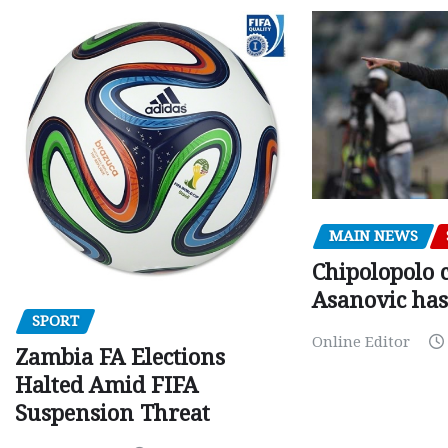
MAIN NEWS
Chipolopolo c
Asanovic has
SPORT
Online Editor
Zambia FA Elections
Halted Amid FIFA
Suspension Threat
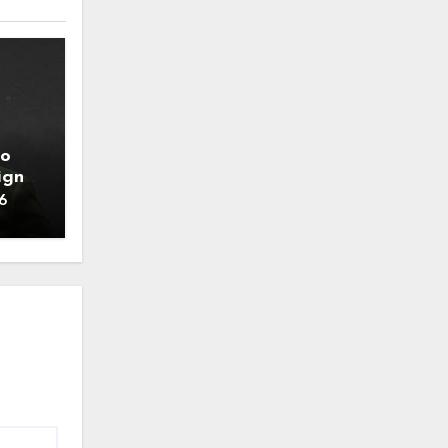
to
ign
6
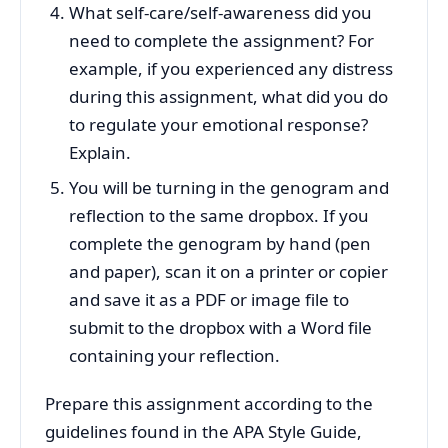
What self-care/self-awareness did you
need to complete the assignment? For
example, if you experienced any distress
during this assignment, what did you do
to regulate your emotional response?
Explain.
You will be turning in the genogram and
reflection to the same dropbox. If you
complete the genogram by hand (pen
and paper), scan it on a printer or copier
and save it as a PDF or image file to
submit to the dropbox with a Word file
containing your reflection.
Prepare this assignment according to the
guidelines found in the APA Style Guide,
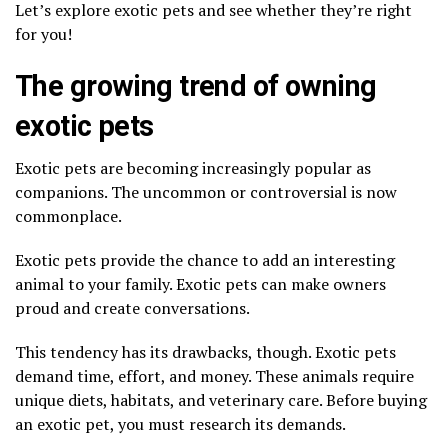
Let’s explore exotic pets and see whether they’re right
for you!
The growing trend of owning
exotic pets
Exotic pets are becoming increasingly popular as
companions. The uncommon or controversial is now
commonplace.
Exotic pets provide the chance to add an interesting
animal to your family. Exotic pets can make owners
proud and create conversations.
This tendency has its drawbacks, though. Exotic pets
demand time, effort, and money. These animals require
unique diets, habitats, and veterinary care. Before buying
an exotic pet, you must research its demands.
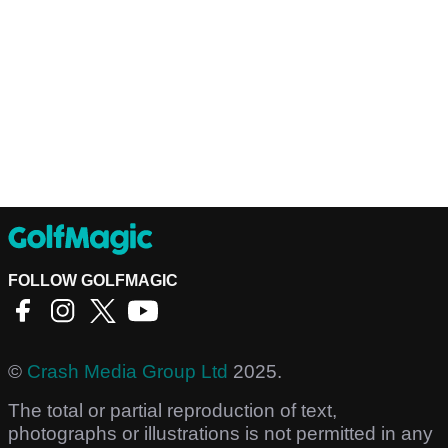
FOLLOW GOLFMAGIC
©
Crash Media Group Ltd
2025.
The total or partial reproduction of text,
photographs or illustrations is not permitted in any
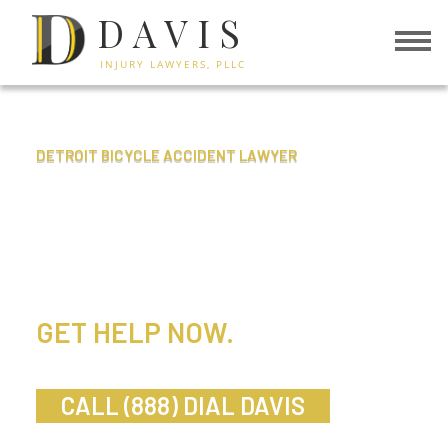
DAVIS
INJURY LAWYERS, PLLC
DETROIT BICYCLE ACCIDENT LAWYER
BICYCLE
ACCIDENTS
GET HELP NOW.
DIAL DAVIS.
CALL (888) DIAL DAVIS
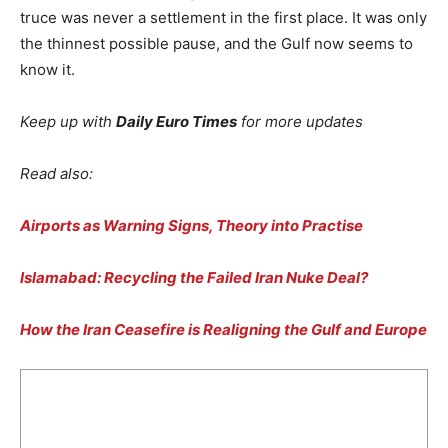
truce was never a settlement in the first place. It was only
the thinnest possible pause, and the Gulf now seems to
know it.
Keep up with
Daily Euro Times
for more updates
Read also:
Airports as Warning Signs, Theory into Practise
Islamabad: Recycling the Failed Iran Nuke Deal?
How the Iran Ceasefire is Realigning the Gulf and Europe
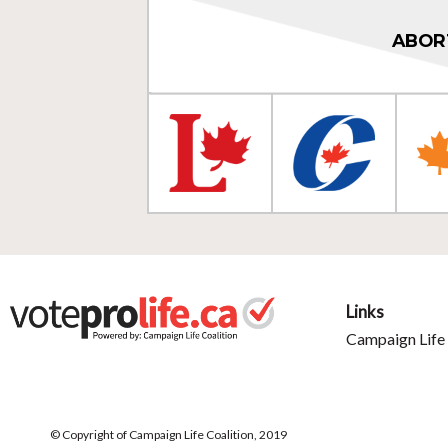
ABOR
Links
Campaign Life 
© Copyright of Campaign Life Coalition, 2019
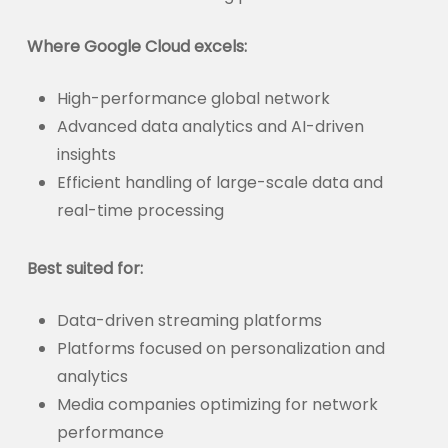
Where Google Cloud excels:
High-performance global network
Advanced data analytics and AI-driven
insights
Efficient handling of large-scale data and
real-time processing
Best suited for:
Data-driven streaming platforms
Platforms focused on personalization and
analytics
Media companies optimizing for network
performance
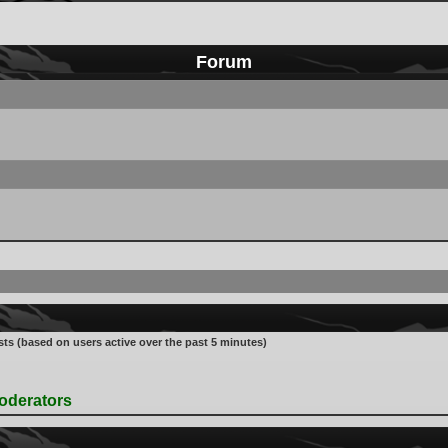
Forum
sts (based on users active over the past 5 minutes)
oderators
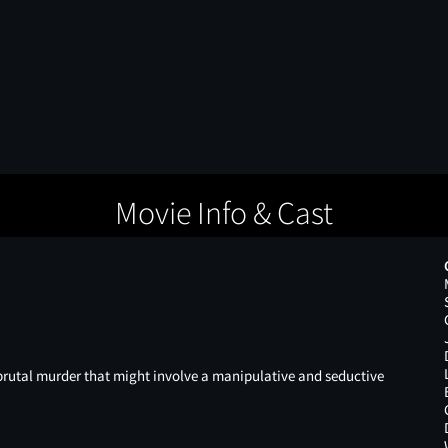
Movie Info & Cast
a brutal murder that might involve a manipulative and seductive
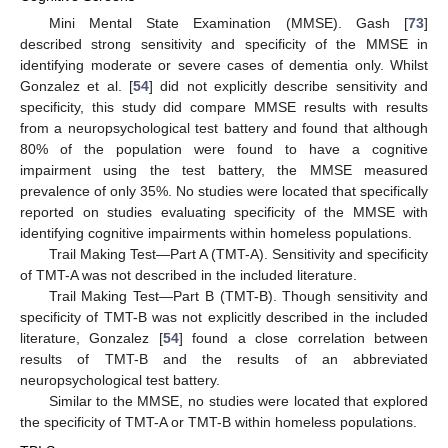
Mini Mental State Examination (MMSE). Gash [
73
]
described strong sensitivity and specificity of the MMSE in
identifying moderate or severe cases of dementia only. Whilst
Gonzalez et al. [
54
] did not explicitly describe sensitivity and
specificity, this study did compare MMSE results with results
from a neuropsychological test battery and found that although
80% of the population were found to have a cognitive
impairment using the test battery, the MMSE measured
prevalence of only 35%. No studies were located that specifically
reported on studies evaluating specificity of the MMSE with
identifying cognitive impairments within homeless populations.
Trail Making Test—Part A (TMT-A). Sensitivity and specificity
of TMT-A was not described in the included literature.
Trail Making Test—Part B (TMT-B). Though sensitivity and
specificity of TMT-B was not explicitly described in the included
literature, Gonzalez [
54
] found a close correlation between
results of TMT-B and the results of an abbreviated
neuropsychological test battery.
Similar to the MMSE, no studies were located that explored
the specificity of TMT-A or TMT-B within homeless populations.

TASK STATEMENT => Could you output all the entries above exactly as written, leaving out the pictures?

COMPLETED TASK =>
MAIN NEWS
Chipolopolo c
Asanovic has
SPORT
Online Editor
Zambia FA Elections
Halted Amid FIFA
Suspension Threat
to
ign
6
What self-care/self-awareness did you
need to complete the assignment? For
example, if you experienced any distress
during this assignment, what did you do
to regulate your emotional response?
Explain.
You will be turning in the genogram and
reflection to the same dropbox. If you
complete the genogram by hand (pen
and paper), scan it on a printer or copier
and save it as a PDF or image file to
submit to the dropbox with a Word file
containing your reflection.
Prepare this assignment according to the
guidelines found in the APA Style Guide,
Let’s explore exotic pets and see whether they’re right
for you!
The growing trend of owning
exotic pets
Exotic pets are becoming increasingly popular as
companions. The uncommon or controversial is now
commonplace.
Exotic pets provide the chance to add an interesting
animal to your family. Exotic pets can make owners
proud and create conversations.
This tendency has its drawbacks, though. Exotic pets
demand time, effort, and money. These animals require
unique diets, habitats, and veterinary care. Before buying
an exotic pet, you must research its demands.
FOLLOW GOLFMAGIC
©
Crash Media Group Ltd
2025.
The total or partial reproduction of text,
photographs or illustrations is not permitted in any
DAVIS
INJURY LAWYERS, PLLC
DETROIT BICYCLE ACCIDENT LAWYER
BICYCLE
ACCIDENTS
GET HELP NOW.
DIAL DAVIS.
CALL (888) DIAL DAVIS
truce was never a settlement in the first place. It was only
the thinnest possible pause, and the Gulf now seems to
know it.
Keep up with
Daily Euro Times
for more updates
Read also:
Airports as Warning Signs, Theory into Practise
Islamabad: Recycling the Failed Iran Nuke Deal?
How the Iran Ceasefire is Realigning the Gulf and Europe
ABOR
Links
Campaign Life 
© Copyright of Campaign Life Coalition, 2019
Where Google Cloud excels:
High-performance global network
Advanced data analytics and AI-driven
insights
Efficient handling of large-scale data and
real-time processing
Best suited for:
Data-driven streaming platforms
Platforms focused on personalization and
analytics
Media companies optimizing for network
performance
Forum
sts (based on users active over the past 5 minutes)
oderators
Movie Info & Cast
a brutal murder that might involve a manipulative and seductive
Mini Mental State Examination (MMSE). Gash [
73
]
described strong sensitivity and specificity of the MMSE in
identifying moderate or severe cases of dementia only. Whilst
Gonzalez et al. [
54
] did not explicitly describe sensitivity and
specificity, this study did compare MMSE results with results
from a neuropsychological test battery and found that although
80% of the population were found to have a cognitive
impairment using the test battery, the MMSE measured
prevalence of only 35%. No studies were located that specifically
reported on studies evaluating specificity of the MMSE with
identifying cognitive impairments within homeless populations.
Trail Making Test—Part A (TMT-A). Sensitivity and specificity
of TMT-A was not described in the included literature.
Trail Making Test—Part B (TMT-B). Though sensitivity and
specificity of TMT-B was not explicitly described in the included
literature, Gonzalez [
54
] found a close correlation between
results of TMT-B and the results of an abbreviated
neuropsychological test battery.
Similar to the MMSE, no studies were located that explored
the specificity of TMT-A or TMT-B within homeless populations.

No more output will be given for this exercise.